The limitations of this meta-analysis encompass several key factors that were not taken into consideration in the studies included. Although we are aware that disease severity and energy provision significantly impact patient outcomes, our meta-analyses were not corrected for these aspects. Unsurprisingly, most studies found that the group with a high protein intake also received more energy, which could result in an underestimating of the positive impact of high protein intake. In addition, this review encompasses investigations, some of which were not specifically meant to investigate certain protein provision categories. Furthermore, we did not consider whether studies made adjustments for protein intake in patients with a body mass index (BMI) of 27.5 or higher. Although the trials did not provide adequate subgroups for subgroup analysis, it is important to consider this because prior research has demonstrated that a universal approach is not appropriate. The ideal protein provision may vary across different patient groups.

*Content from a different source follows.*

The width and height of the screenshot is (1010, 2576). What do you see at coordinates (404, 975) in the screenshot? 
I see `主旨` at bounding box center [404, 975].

Several outcomes in our meta-analysis, particularly ICU length of stay (I2 = 99%) and hospital length of stay (I2 = 98%), demonstrated extremely high heterogeneity. This variability is likely multifactorial. First, the included studies differed in patient populations, ranging from medical ICU patients to postoperative surgical ICU cohorts, each with distinct baseline risks and recovery trajectories. Second, definitions and timing of “early” and “late” protein supplementation varied across trials, with protein doses ranging from suboptimal (<1.0 g/kg/day) to near-target levels (>1.5 g/kg/day), which could influence the physiological impact on outcomes. Third, differences in concomitant nutrition strategies, such as total caloric delivery and use of parenteral nutrition, may have contributed to the observed heterogeneity.

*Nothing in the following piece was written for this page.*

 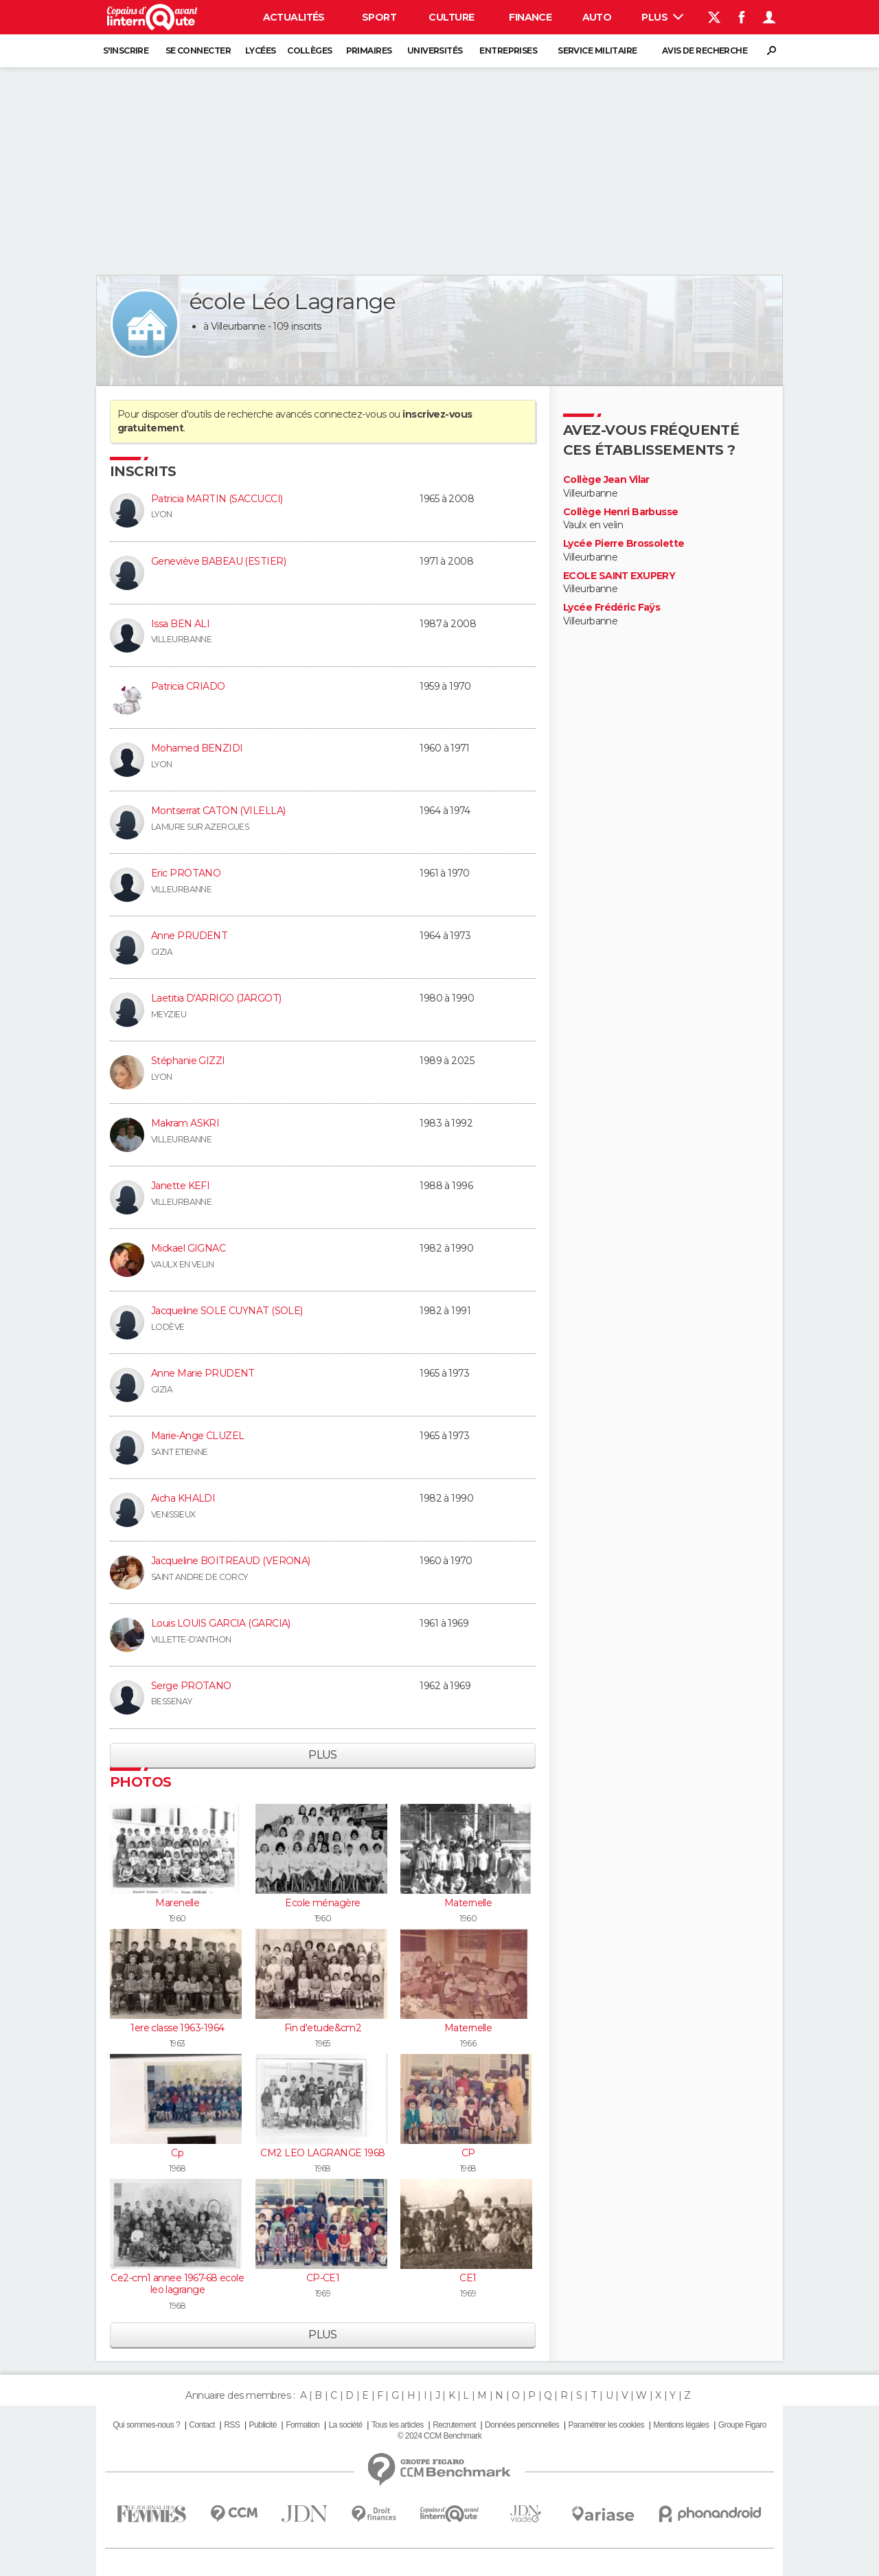 What do you see at coordinates (177, 2284) in the screenshot?
I see `Ce2-cm1 annee 1967-68 ecole leo lagrange` at bounding box center [177, 2284].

Additionally, non-clinical factors such as institutional discharge policies, ICU bed availability, and local weaning practices for mechanical ventilation could have affected length-of-stay metrics. The presence of both randomized controlled trials and observational studies in the pooled analysis further adds methodological variability. Given these factors, results for outcomes with I2 > 90% should be interpreted with caution, and future trials should aim for standardized definitions, dosing protocols, and patient selection criteria to improve comparability.
In this systematic review and meta-analysis, we included 13 studies to evaluate different variables in a variety of patient groups, with a total of 10883 patients. Early protein supplementation in critically ill ICU patients did not demonstrate a statistically significant advantage over late protein supplementation or standard care in terms of mortality, infectious complications, overall complications, or pneumonia. However, the early protein groups did show a statistically significant reduction in ICU LOS and MV duration compared to other groups. The lack of clear benefit from early protein supplementation across various subgroups, including mortality, is attributed to factors such as suppressed autophagy, reduced ketogenesis, and feeding-resistant catabolism.
Despite a decade of RCTs, the optimal timing and dosage of protein supplements remain uncertain. Before recommending such feeding strategies in clinical practice, large-scale RCTs are necessary. These trials should incorporate feeding protocols that preserve beneficial fasting mechanisms like autophagy and ketogenesis without inducing starvation, tailored to different clinical endpoints and patient subgroups. The inclusion of indirect calorimetry and biomarkers will enhance the individualization of feeding strategies for critically ill patients.